The following would give you a groupByOrderedUnique method that behaves as you sought. It also adds a groupByOrdered that preserves duplicates as others have asked for in the comments.

import collection.immutable.ListSet
import collection.mutable.{LinkedHashMap => MMap, Builder}

implicit class GroupByOrderedImplicitImpl[A](val t: Traversable[A]) extends AnyVal {
  def groupByOrderedUnique[K](f: A => K): Map[K, ListSet[A]] =
    groupByGen(ListSet.newBuilder[A])(f)

  def groupByOrdered[K](f: A => K): Map[K, List[A]] =
    groupByGen(List.newBuilder[A])(f)

  def groupByGen[K, C[_]](makeBuilder: => Builder[A, C[A]])(f: A => K): Map[K, C[A]] = {
    val map = MMap[K, Builder[A, C[A]]]()
    for (i <- t) {
      val key = f(i)
      val builder = map.get(key) match {
        case Some(existing) => existing
        case None =>
          val newBuilder = makeBuilder
          map(key) = newBuilder
          newBuilder
      }
      builder += i
    }
    map.mapValues(_.result).toMap
  }
}

When I use that code like:

import GroupByOrderedImplicit._
  
val range = 0.until(40)
val in = range ++ range.reverse
  
println("With dupes:")
in.groupByOrdered(_ % 10).toList.sortBy(_._1).foreach(println)
  
println("\nUnique:")
in.groupByOrderedUnique(_ % 10).toList.sortBy(_._1).foreach(println)
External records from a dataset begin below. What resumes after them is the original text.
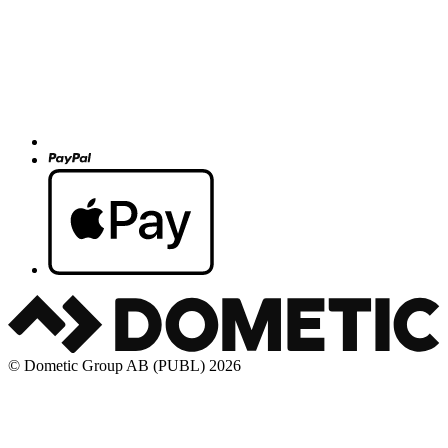
© Dometic Group AB (PUBL) 2026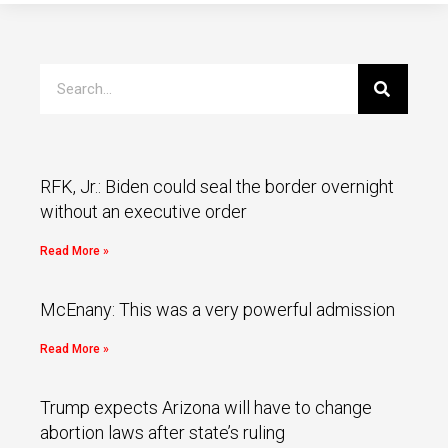
RFK, Jr.: Biden could seal the border overnight
without an executive order
Read More »
McEnany: This was a very powerful admission
Read More »
Trump expects Arizona will have to change
abortion laws after state’s ruling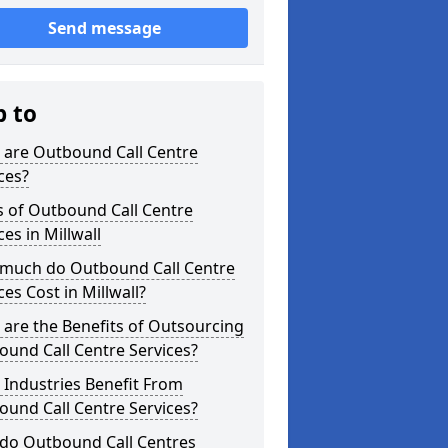
Send message
p to
 are Outbound Call Centre
ces?
s of Outbound Call Centre
ces in Millwall
much do Outbound Call Centre
ces Cost in Millwall?
are the Benefits of Outsourcing
und Call Centre Services?
Industries Benefit From
und Call Centre Services?
do Outbound Call Centres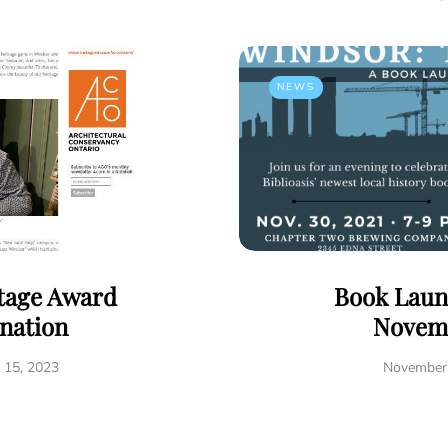
NEWS
tage Award
Book Laun
nation
Novem
 15, 2023
November 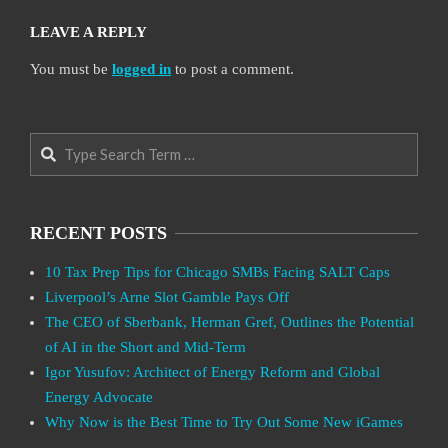
LEAVE A REPLY
You must be
logged in
to post a comment.
Search
RECENT POSTS
10 Tax Prep Tips for Chicago SMBs Facing SALT Caps
Liverpool’s Arne Slot Gamble Pays Off
The CEO of Sberbank, Herman Gref, Outlines the Potential
of AI in the Short and Mid-Term
Igor Yusufov: Architect of Energy Reform and Global
Energy Advocate
Why Now is the Best Time to Try Out Some New iGames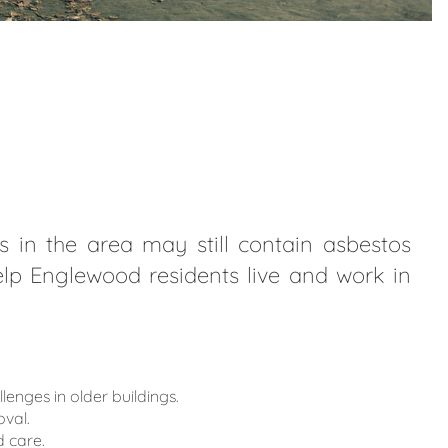
 in the area may still contain asbestos
help Englewood residents live and work in
ges in older buildings.
val.
 care.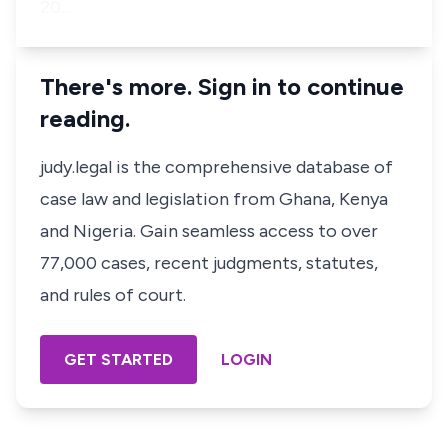
20…
There's more. Sign in to continue
reading.
judy.legal is the comprehensive database of
case law and legislation from Ghana, Kenya
and Nigeria. Gain seamless access to over
77,000 cases, recent judgments, statutes,
and rules of court.
GET STARTED
LOGIN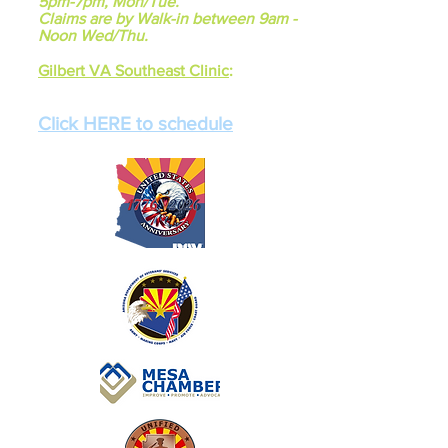
5pm-7pm, Mon/Tue.
Claims are by Walk-in between 9am -
Noon Wed/Thu.
Gilbert VA Southeast Clinic
:
Mondays 7:00am - 1:00pm
Fridays 7:00am - 1:00pm
Click HERE to schedule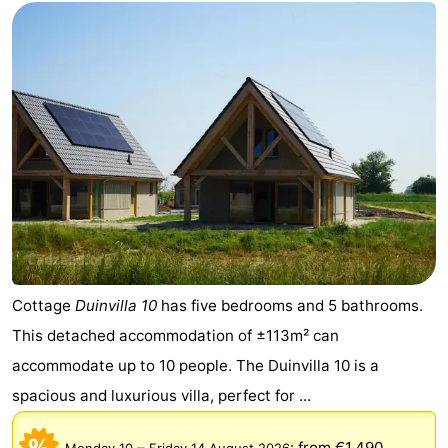
Zoutelande
-
Vlissingen
-
Middelburg
Zeeuws-
Vlaanderen
-
Nieuwvliet
-
Breskens
-
Sluis
-
Cottage
Duinvilla 10
has five bedrooms and 5 bathrooms.
This detached accommodation of ±113m² can
Cadzand-
-
accommodate up to 10 people. The Duinvilla 10 is a
Dorp
Retranchement
-
spacious and luxurious villa, perfect for ...
Nature
West
–
:
from €1.490
Monday 10
Friday 14 August 2026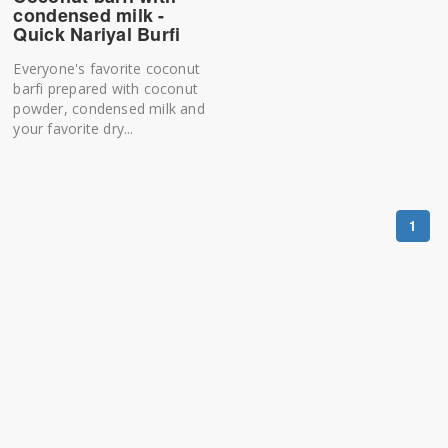
condensed milk -
Quick Nariyal Burfi
Everyone's favorite coconut
barfi prepared with coconut
powder, condensed milk and
your favorite dry...
1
I get the following output:

With dupes:
(0,List(0, 10, 20, 30, 30, 20, 10, 0))
(1,List(1, 11, 21, 31, 31, 21, 11, 1))
(2,List(2, 12, 22, 32, 32, 22, 12, 2))
(3,List(3, 13, 23, 33, 33, 23, 13, 3))
(4,List(4, 14, 24, 34, 34, 24, 14, 4))
(5,List(5, 15, 25, 35, 35, 25, 15, 5))
(6,List(6, 16, 26, 36, 36, 26, 16, 6))
(7,List(7, 17, 27, 37, 37, 27, 17, 7))
(8,List(8, 18, 28, 38, 38, 28, 18, 8))
(9,List(9, 19, 29, 39, 39, 29, 19, 9))

Unique:
(0,ListSet(0, 10, 20, 30))
(1,ListSet(1, 11, 21, 31))
(2,ListSet(2, 12, 22, 32))
(3,ListSet(3, 13, 23, 33))
(4,ListSet(4, 14, 24, 34))
(5,ListSet(5, 15, 25, 35))
(6,ListSet(6, 16, 26, 36))
(7,ListSet(7, 17, 27, 37))
(8,ListSet(8, 18, 28, 38))
(9,ListSet(9, 19, 29, 39))

Here's one without maps:

def orderedGroupBy[T, P](seq: Traversable[T])(f: T => P): Seq[(P, Traversable[T])] = {
   @tailrec
   def accumulator(seq: Traversable[T], f: T => P, res: List[(P, Traversable[T])]): Seq[(P, Traversable[T])] = seq.headOption match {
     case None => res.reverse
     case Some(h) => {
       val key = f(h)
       val subseq = seq.takeWhile(f(_) == key)
       accumulator(seq.drop(subseq.size), f, (key -> subseq) :: res)
     }
   }
   accumulator(seq, f, Nil)
 }

It could be useful if you only need to access the results sequentially (no random access) and you want to avoid the overhead of creating and using Map objects. Note: I didn't compare the performance against the other options, it could actually be worse.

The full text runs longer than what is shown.